Fotocrónicas (CXXII)

Para quien suscribe estas Fotocrónicas, nada hay en la fascinante isla de La Palma más atractivo a nivel montañero que la Ruta de los Volcanes. Transitar este espinazo volcánico que divide de Norte a Sur la Isla Bonita es una lección magistral de geología, una visión emocional de esa Naturaleza que se debate entre el Apocalipsis y el Paraíso.
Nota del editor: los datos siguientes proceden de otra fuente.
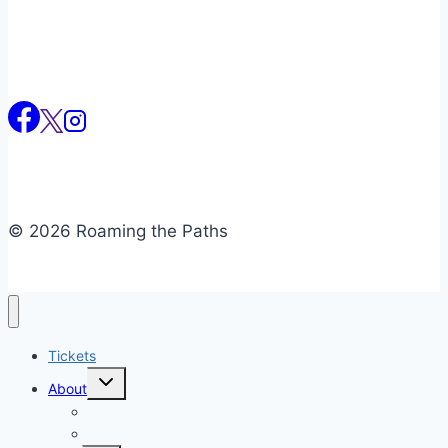
© 2026 Roaming the Paths
Tickets
Toggle
About
child
menu
Newsletter
Reviews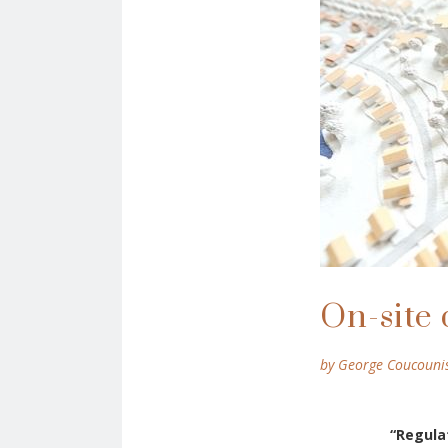
On-site 
by George Coucouni
“
R
egula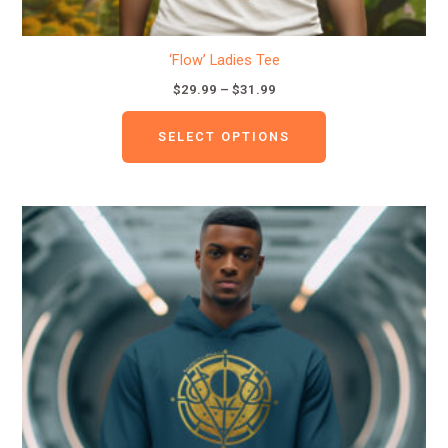
‘Flow’ Ladies Tee
$
29.99
–
$
31.99
SELECT OPTIONS
This
product
has
multiple
variants.
The
options
may
be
La contemplación de tanto prodigio le deja al montañero henchido como un globo. Imaginar que de aquel caos haya sido posible esta delicia mineral, le pone el ánimo mohíno y le embelesa los sentidos. El juego tan estético de formas, colores y texturas le abruma y prefiere no pensar demasiado y disfrutar a calzón quitado.

La travesía en cifras dice que desde el Refugio del Pilar (a 1500 metros de altitud), hasta Fuencaliente (Los Canarios, a 750 m.) hay unos 18 km. de recorrido. El punto más elevado se alcanza en Las Deseadas, en donde se llega a los 1900 metros. En este peregrinaje hacia el Sur por el largo lomo del espinazo de la isla, se pasa por los volcanes Hoyo Negro, Duraznero, Las Deseadas y San Martín. En Los Canarios se yergue el San Antonio. Y desde aquí podemos contemplar el Teneguía, que explotó en 1971.  

La imagen de hoy recoge el Volcán San Martín, probablemente el cono volcánico más perfecto y hermoso de toda la Ruta. Esa gama de rojos, ocres, pardos y grises resulta irreal. Y los verdes de los pinos canarios que motean las tierras volcánicas con un resplandor eléctrico, terminan de convencer al montañero que vive un sueño delirante.